Medline ® Abstract for Reference 2
of 'Pathogenesis of Sjögren's syndrome'
Epigenetic dysregulation in salivary glands from patients with primary Sjögren's syndrome may be ascribed to infiltrating B cells.
Thabet Y, Le Dantec C, Ghedira I, Devauchelle V, Cornec D, Pers JO, Renaudineau Y
J Autoimmun. 2013 Mar;41:175-81. Epub 2013 Mar 7.

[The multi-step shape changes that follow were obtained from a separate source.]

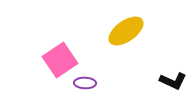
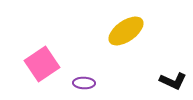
pink square: moved 18 px left, 4 px down
purple ellipse: moved 1 px left
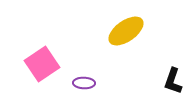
black L-shape: rotated 84 degrees clockwise
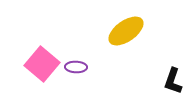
pink square: rotated 16 degrees counterclockwise
purple ellipse: moved 8 px left, 16 px up
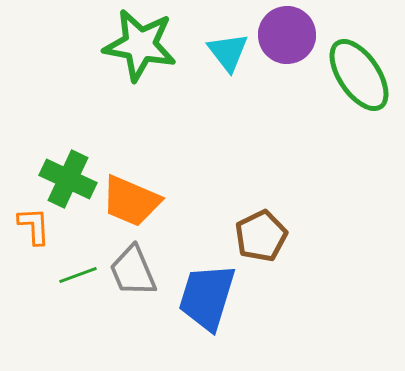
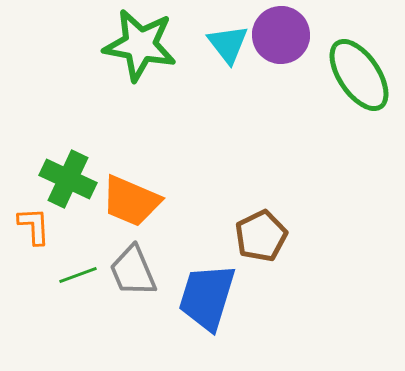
purple circle: moved 6 px left
cyan triangle: moved 8 px up
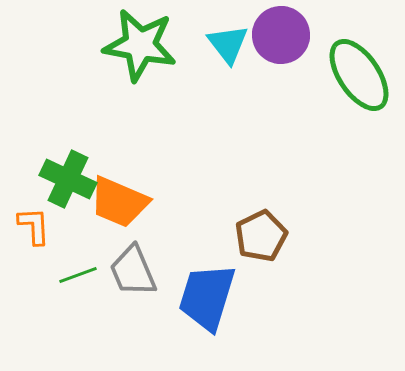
orange trapezoid: moved 12 px left, 1 px down
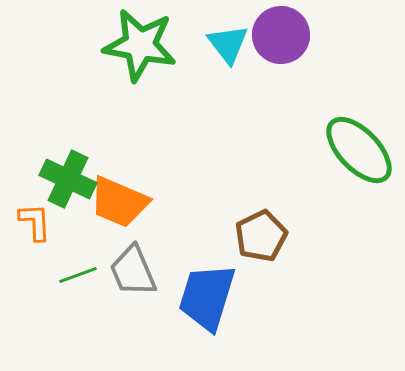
green ellipse: moved 75 px down; rotated 10 degrees counterclockwise
orange L-shape: moved 1 px right, 4 px up
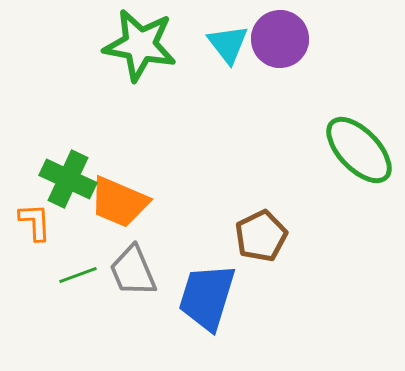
purple circle: moved 1 px left, 4 px down
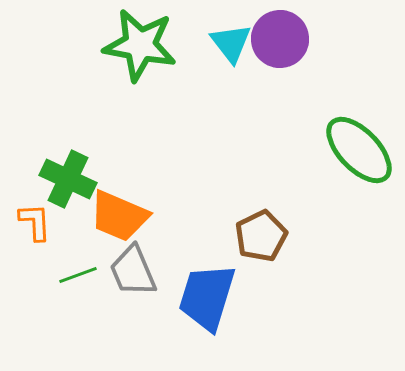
cyan triangle: moved 3 px right, 1 px up
orange trapezoid: moved 14 px down
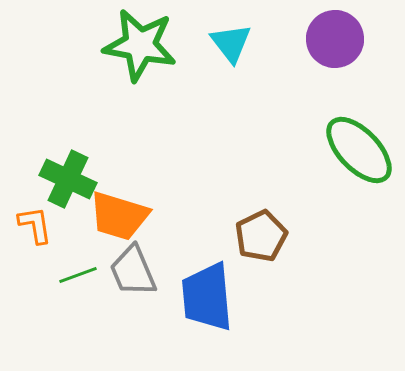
purple circle: moved 55 px right
orange trapezoid: rotated 6 degrees counterclockwise
orange L-shape: moved 3 px down; rotated 6 degrees counterclockwise
blue trapezoid: rotated 22 degrees counterclockwise
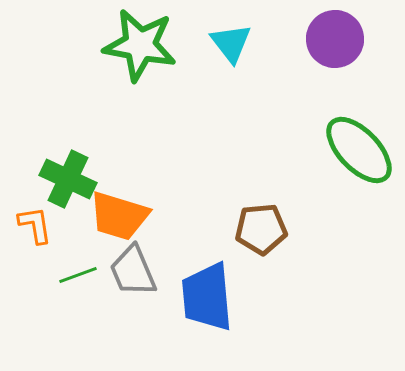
brown pentagon: moved 7 px up; rotated 21 degrees clockwise
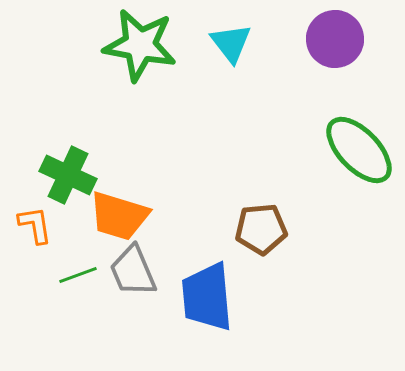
green cross: moved 4 px up
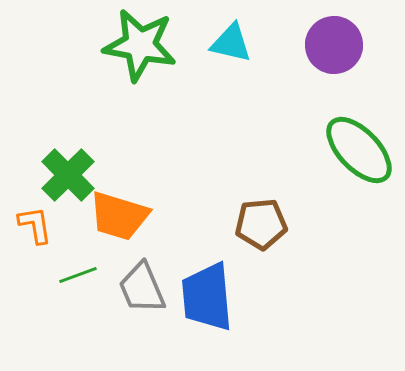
purple circle: moved 1 px left, 6 px down
cyan triangle: rotated 39 degrees counterclockwise
green cross: rotated 20 degrees clockwise
brown pentagon: moved 5 px up
gray trapezoid: moved 9 px right, 17 px down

Sjögren's syndrome (SS) is an autoimmune exocrinopathy characterized by an epithelium injury with dense lymphocytic infiltrates, mainly composed of activated T and B cells. Present at the interface of genetic and environmental risk factors, DNA methylation is suspected to play a key role in SS. To clarify this point, global DNA methylation was tested within salivary gland epithelial cells (SGEC), peripheral T cells and B cells from SS patients. Global DNA methylation was reduced in SGEC from SS patients, while no difference was observed in T and B cells. SGEC demethylation in SS patients was associated with a 7-fold decrease in DNA methyl transferase (DNMT) 1 and a 2-fold increase in Gadd45-alpha expression. The other DNA methylation/demethylation partners, tested by real time PCR (DNMT3a/b, PCNA, UHRF1, MBD2, and MBD4), were not different. Interestingly, SGEC demethylation may be attributed in part to the infiltrating B cells as suspected in patients treated with anti-CD20 antibodies to deplete B cells. Such hypothesis was confirmed using co-culture experiments with human salivary gland cells and B cells. Furthermore, B cell-mediated DNA demethylation could be ascribed to an alteration of the PKC delta/ERK/DNMT1 pathway. As a consequence, part of the SGEC dysfunction in SS may be linked to epigenetic modifications, thus opening new therapeutic perspectives in SS.
Research Unit EA2216 Immunology and Pathology, European University of Brittany, Brest University Medical School Hospital, Brest, France.